Lui ci riprova. Poiché le due precedenti invocazioni erano cadute nel vuoto, il presidente dell’Inps Tito Boeri ha battuto il terzo colpo sulle pensioni, nella speranza che Renzi ascolti. «In passato sono state fatte concessioni eccessive. Sarebbe opportuno chiedere un contributo di solidarietà per i più giovani a chi percepisce importi elevati da molto tempo».

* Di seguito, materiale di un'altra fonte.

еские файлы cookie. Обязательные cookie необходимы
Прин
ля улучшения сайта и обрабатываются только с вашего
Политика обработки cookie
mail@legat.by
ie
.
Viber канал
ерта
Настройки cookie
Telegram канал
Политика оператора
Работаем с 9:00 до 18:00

Una locuzione educata per tornare a illuminare un sottobosco come quello dei baby pensionati. Concessioni eccessive? Per la verità trattasi di concessioni deliranti dispensate negli anni Settanta dalla Prima Repubblica (firmatario fu il governo Rumor). Allora una dipendente pubblica con figli andava in pensione dopo 14 anni 6 mesi 1 giorno, gli statali dopo 20 anni e i dipendenti degli enti locali dopo 25. Ne approfittarono in tanti, anche perché la prospettiva era quella di vivere per 30-40 e anche 50 anni da pensionati, ricevendo molto più di ciò che era stato versato (fino al 300%), seduti sulle spalle della collettività. Allora la spesa era sostenibile, ora non più. I 538.000 baby pensionati oggi costano 9,5 miliardi all’anno a uno Stato che fatica a dare una prospettiva accettabile a una generazione di giovani. Boeri ha ragione, ma anche questa volta nessuno lo ascolterà, per più motivi. Cinquecentomila voti fanno gola a tutti. La metà vive in Lombardia, Piemonte, Veneto, Emilia, quindi la Lega anti-Fornero non solleva il caso; in passato il più fiero oppositore fu Bossi, che aveva una baby pensionata in famiglia, la moglie Manuela. Anche il Centrosud ha i suoi campioni: Tonino Di Pietro e Leoluca Orlando. Perfino Adriano Celentano e Cesare Romiti godono della baby pensione. Ultimo, decisivo motivo: la Corte Costituzionale, sempre sensibile all’intangibilità dei diritti acquisiti, boccerebbe tutto.